A l'invitation de M. Gérard Bailly, président d'âge, la mission procède à l'élection de son président. La candidature de Mme Sophie Primas est présentée.
Mme Sophie Primas. - Pourquoi suis-je candidate à la présidence de cette mission commune alors que je ne suis sénatrice, élue des Yvelines, que depuis le mois de septembre ? Il faut rappeler que ce département est certes en partie urbain, mais avant tout, agricole, ce que peu de gens savent. Ingénieur agricole de formation, je suis particulièrement sensible aux problèmes soulevés par les pesticides, tant dans les domaines politique et social, que médical et environnemental. Cette question concerne au premier chef les agriculteurs, mais bien d'autres personnes, aussi.
Avec la présidence de cette mission, peut-être ne me ferais-je pas que des amis, mais nous devons, en tant que parlementaires, aborder cette question de santé publique sans tabous.
Mme Sophie Primas est désignée présidente à l'unanimité.
- Présidence de Mme Sophie Primas, présidente -
Mme Sophie Primas - Je vous remercie. Nous allons procéder à la désignation du rapporteur de la mission. La candidature de Mme Nicole Bonnefoy a été proposée.
Mme Nicole Bonnefoy. - Je suis candidate à la fonction de rapporteur de cette mission commune d'information, parce que j'en ai demandé à mon groupe politique la création, car il me paraissait indispensable que nos concitoyens soient informés sur les pesticides. Vous avez, monsieur Bailly, évoqué l'actualité récente à travers la procédure opposant M. Paul François, président de l'association Phyto-Victimes à la firme Monsanto. Sénatrice élue de Charente, je le connais bien et je sais que les agriculteurs souhaitent être mieux informés des conséquences sur leur santé de l'utilisation des produits chimiques. Je me suis engagée auprès des agriculteurs qui ont décidé de briser l'omerta de porter à la connaissance du Sénat les difficultés qu'ils rencontrent. Le travail de l'association Phyto-Victimes est exemplaire et je me félicite de la décision prise par le tribunal avant-hier dans le procès qui opposait M. Paul François au groupe Monsanto, même si le groupe a décidé d'interjeter appel.

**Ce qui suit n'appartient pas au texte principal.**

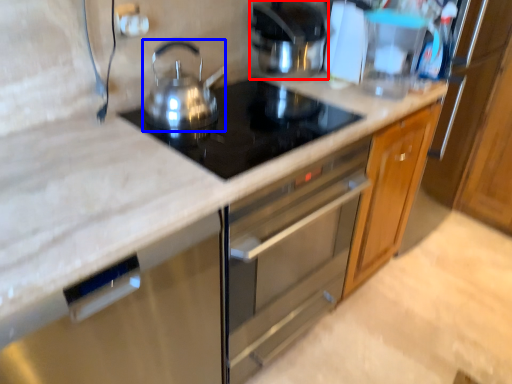 Question: Which point is closer to the camera, kitchen appliance (highlighted by a red box) or kitchen appliance (highlighted by a blue box)?

Choices:
 (A) kitchen appliance
 (B) kitchen appliance

Answer: (B) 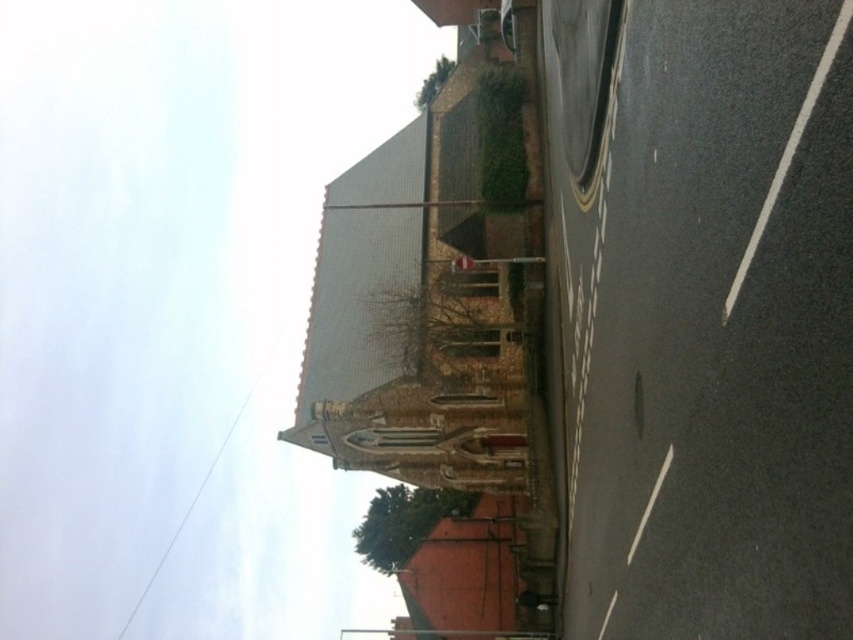 Is black asphalt at lower right positioned behind brown brick fire escape at center?

No, it is not.

Can you confirm if black asphalt at lower right is bigger than brown brick fire escape at center?

Incorrect, black asphalt at lower right is not larger than brown brick fire escape at center.

Who is more forward, (616, 582) or (357, 376)?

Positioned in front is point (616, 582).

Identify the location of black asphalt at lower right. Image resolution: width=853 pixels, height=640 pixels. (708, 323).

Avec la présente mission commune d'information, il ne s'agit pas de faire le procès de l'agriculture mais de prendre en compte la situation des agriculteurs qui souffrent et qui parfois meurent de l'utilisation des pesticides. Nous devons nous saisir de cette question et voir dans quelle mesure il est possible d'apporter des réponses concrètes aux problèmes soulevés, notamment en ce qui concerne la reconnaissance des maladies professionnelles et l'indemnisation des victimes. Pour toutes ces raisons, je souhaite être nommée rapporteur de cette mission.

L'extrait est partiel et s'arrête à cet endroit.